Histochemistry and Morphometry
Five-micron-thick paraffin sections of carotid arteries were cut. Three sections, at least 50 µm apart, were stained with anti-BrdU by using a specific monoclonal antibody and standard ABC detection described elsewhere.3 Positively stained cells were visualized with DAB (Sigma), and slides were counterstained with hematoxylin. BrdU-stained cells and total cell numbers (estimated by counting nuclei) were counted per vessel cross section (three sections per rat). Replicative indexes were calculated using the following equation: % positive cells=(number of BrdU-positive nuclei per 3 cross sections/total nuclei per 3 cross sections)x100.

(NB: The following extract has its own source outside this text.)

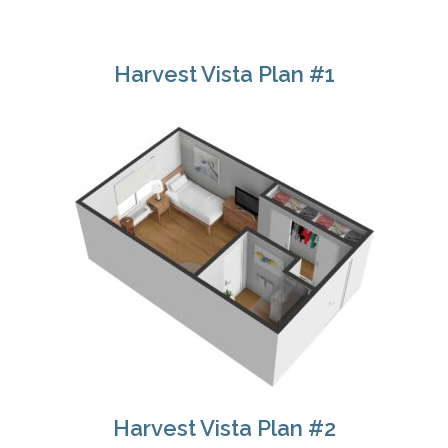
Harvest Vista Plan #1
Harvest Vista Plan #2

Double Immunostaining of Macrophage Marker and BrdU
Double immunostaining was performed by the method of Goto et al.15 Briefly, 5-µm-thick paraffin sections of the tissue were first stained using an indirect immunoperoxidase method with the primary antibody (ED1, a monoclonal antibody specific for rat macrophage; Serotec)16 and then colored brown with DAB used as a substrate. A second BrdU-immunoperoxidase staining was then carried out and colored black by DAB/NiCl (0.32%, Sigma). Sections were lightly counterstained with methyl green.

Mesenteric Artery Dissection and Preparation
A random loop of small intestine was cut out and cleaned under a dissection microscope to retrieve microvessel types I, II, and III as described elsewhere17 and in Fig 4Up. A minimum of 4 type III vessels, 3 type II vessels, and 8 to 10 type I vessels from each animal were histologically prepared and examined.

Blood Pressures
Systolic blood pressures were taken as described previously.17 In brief, individual conscious rats were put into restrainers and trained for 2 consecutive days. Then, systolic blood pressures were measured by tail-cuff plethysmography (Narco Biosystems). Three measurements per animal were taken to get a mean value for the day. Blood pressures were measured 2 days before the treatment for baseline value and on days 1, 3, and 5 after angiotensin II pumps were implanted.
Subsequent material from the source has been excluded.